None of these narrow outlooks will carry the Democrats. Many of them seem to be substituting issues in denial or avoidance of the critical problems at hand, and might be called transference issues. And there is only one critical issue today – the crises in the Middle East. A greater one lurks and is latent and will rise across the Pacific, but (to the great benefit of India and China) it cannot be dealt with until this one is responsibly engaged.

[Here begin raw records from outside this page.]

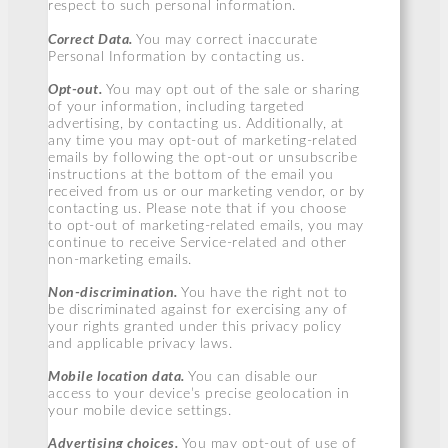
respect to such personal information.
Correct Data.
You may correct inaccurate
Personal Information by contacting us.
Opt-out.
You may opt out of the sale or sharing
of your information, including targeted
advertising, by contacting us. Additionally, at
any time you may opt-out of marketing-related
emails by following the opt-out or unsubscribe
instructions at the bottom of the email you
received from us or our marketing vendor, or by
contacting us. Please note that if you choose
to opt-out of marketing-related emails, you may
continue to receive Service-related and other
non-marketing emails.
Non-discrimination.
You have the right not to
be discriminated against for exercising any of
your rights granted under this privacy policy
and applicable privacy laws.
Mobile location data.
You can disable our
access to your device’s precise geolocation in
your mobile device settings.
Advertising choices.
You may opt-out of use of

And as the Democrats often seem in denial of authentic responsibilities in the Middle East, so the Republicans appear to be substituting a make-believe war of their own in denial of the rising Pacific concerns. Wasn’t that the point of the neocon darlings and Republican guiding lights Bill Kristol and Robert Kagan’s “Project for the New American Century” – Kagan, like Patty Hearst, even dressed up like a guerilla fighter for one of his earlier fantasies.

From the moment of invasion, General Clark has offered lucid analysis and enlightened geopolitical strategies to anyone who would listen.

“Republican strategists could hardly be happier with the outcome of the Connecticut Democratic primary. And Democrats should be deeply concerned in the near term. But if I were a Republican, I’d recognize this as the beginning of the end. Forget about the neocons. This era is over,” wrote Clark.

But only if the Democrats can rise to it.

There’s always Mike Bloomberg with his half billion bucks. And he’s damn good.